Corpo, Terra e Libertação: Sara como chave teológica para uma leitura do Êxodo

Por Seny Giannini*

O presente texto analisa a narrativa de Gn 12,10-20 como uma configuração narrativa de antecipação do Êxodo, isto é, uma forma que antecipa, em nível narrativo, elementos estruturantes posteriormente consolidados na tradição exodal. A partir de uma abordagem que articula a crítica histórico-redacional, a análise narrativa e a hermenêutica feminista latino-americana contemporânea em diálogo com a ecologia integral, conforme desenvolvida no magistério recente da Igreja, especialmente na Laudato Si’, argumenta-se que a figura de Sara constitui um lugar hermenêutico central para a compreensão da dinâmica da opressão e da intervenção divina. Sustenta-se que sua experiência, marcada pelo silenciamento e pela objetificação, condensa em nível individual aquilo que o Êxodo desenvolverá em dimensão coletiva. Ao mesmo tempo, a intervenção divina por meio das pragas revela, ainda que em forma narrativa e simbólica, uma desordem da criação decorrente da injustiça, evidenciando a inseparabilidade entre corpo feminino, corpo social e corpo da terra. Conclui-se que o Êxodo, enquanto categoria teológica estruturante, exige uma releitura que integre justiça social, equidade de gênero e cuidado com a criação.

A experiência do Êxodo constitui o núcleo hermenêutico fundamental da fé de Israel, não apenas como evento fundador, mas como categoria teológica estruturante, capaz de reorganizar a memória e reorientar a leitura das tradições no interior da economia da salvação. Desse modo, o Êxodo ultrapassa sua localização histórica e passa a operar como princípio interpretativo, a partir do qual o passado é relido à luz da ação histórica e libertadora de Deus.

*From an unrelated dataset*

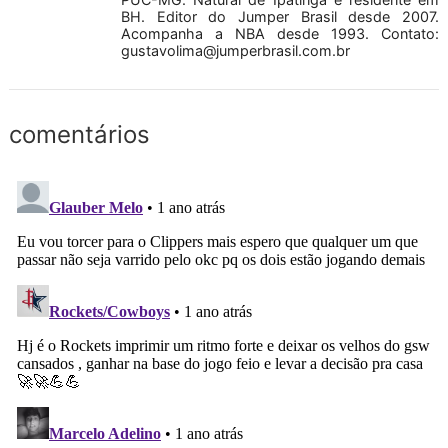
BH. Editor do Jumper Brasil desde 2007.
Acompanha a NBA desde 1993. Contato:
gustavolima@jumperbrasil.com.br
comentários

É nesse horizonte que se insere a presente análise. Ela articula a crítica histórico-redacional, a análise narrativa e a hermenêutica feminista latino-americana contemporânea, em consonância com abordagens que aprofundam a compreensão da dignidade humana à luz da tradição cristã, em diálogo com a perspectiva da ecologia integral, conforme desenvolvida no magistério recente da Igreja, especialmente na Laudato Si’. Adota-se, portanto, uma abordagem qualitativa de caráter bibliográfico e analítico-interpretativo. Tal perspectiva permite compreender o processo de formação do texto e, simultaneamente, identificar relações de poder, mecanismos de silenciamento e dinâmicas de resistência que atravessam o relato.

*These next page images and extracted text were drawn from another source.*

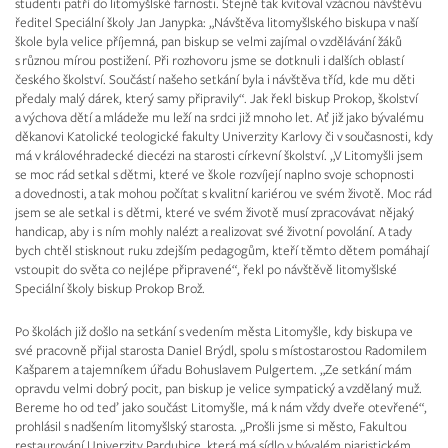
studenti patří do litomyšlské farnosti. Stejně tak kvitoval vzácnou návštěvu
ředitel Speciální školy Jan Janypka: „Návštěva litomyšlského biskupa v naší
škole byla velice příjemná, pan biskup se velmi zajímal o vzdělávání žáků
s různou mírou postižení. Při rozhovoru jsme se dotknuli i dalších oblastí
českého školství. Součástí našeho setkání byla i návštěva tříd, kde mu děti
předaly malý dárek, který samy připravily“. Jak řekl biskup Prokop, školství
a výchova dětí a mládeže mu leží na srdci již mnoho let. Ať již jako bývalému
děkanovi Katolické teologické fakulty Univerzity Karlovy či v současnosti, kdy
má v královéhradecké diecézi na starosti církevní školství. „V Litomyšli jsem
se moc rád setkal s dětmi, které ve škole rozvíjejí naplno svoje schopnosti
a dovednosti, a tak mohou počítat s kvalitní kariérou ve svém životě. Moc rád
jsem se ale setkal i s dětmi, které ve svém životě musí zpracovávat nějaký
handicap, aby i s ním mohly nalézt a realizovat své životní povolání. A tady
bych chtěl stisknout ruku zdejším pedagogům, kteří těmto dětem pomáhají
vstoupit do světa co nejlépe připravené“, řekl po návštěvě litomyšlské
Speciální školy biskup Prokop Brož.
Po školách již došlo na setkání s vedením města Litomyšle, kdy biskupa ve
své pracovně přijal starosta Daniel Brýdl, spolu s místostarostou Radomilem
Kašparem a tajemníkem úřadu Bohuslavem Pulgertem. „Ze setkání mám
opravdu velmi dobrý pocit, pan biskup je velice sympatický a vzdělaný muž.
Bereme ho od teď jako součást Litomyšle, má k nám vždy dveře otevřené“,
prohlásil s nadšením litomyšlský starosta. „Prošli jsme si město, Fakultou
restaurování Univerzity Pardubice, která má sídlo v bývalém piaristickém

A hipótese central que orienta este estudo é que Gn 12,10-20 pode ser compreendido como uma antecipação narrativa do Êxodo, isto é, uma forma que antecipa, em nível redacional, elementos posteriormente consolidados no relato exodal. Embora frequentemente interpretado como relato etiológico ou tradição independente, o texto permite igualmente uma leitura teológica à luz da memória do Êxodo. Este estudo não pretende estabelecer dependência literária direta entre os textos, mas evidenciar convergências teológicas e estruturais no processo de formação do Pentateuco. Nesse horizonte interpretativo, como observa Kibuuka (2019), a Torá deve ser compreendida como uma unidade dinâmica, na qual diferentes tradições dialogam e se iluminam mutuamente. Dessa forma, este artigo contribui para o campo da teologia bíblica ao propor a leitura de Sara como chave hermenêutica de antecipação do Êxodo, articulando exegese, teologia feminista e ecologia integral em horizonte católico.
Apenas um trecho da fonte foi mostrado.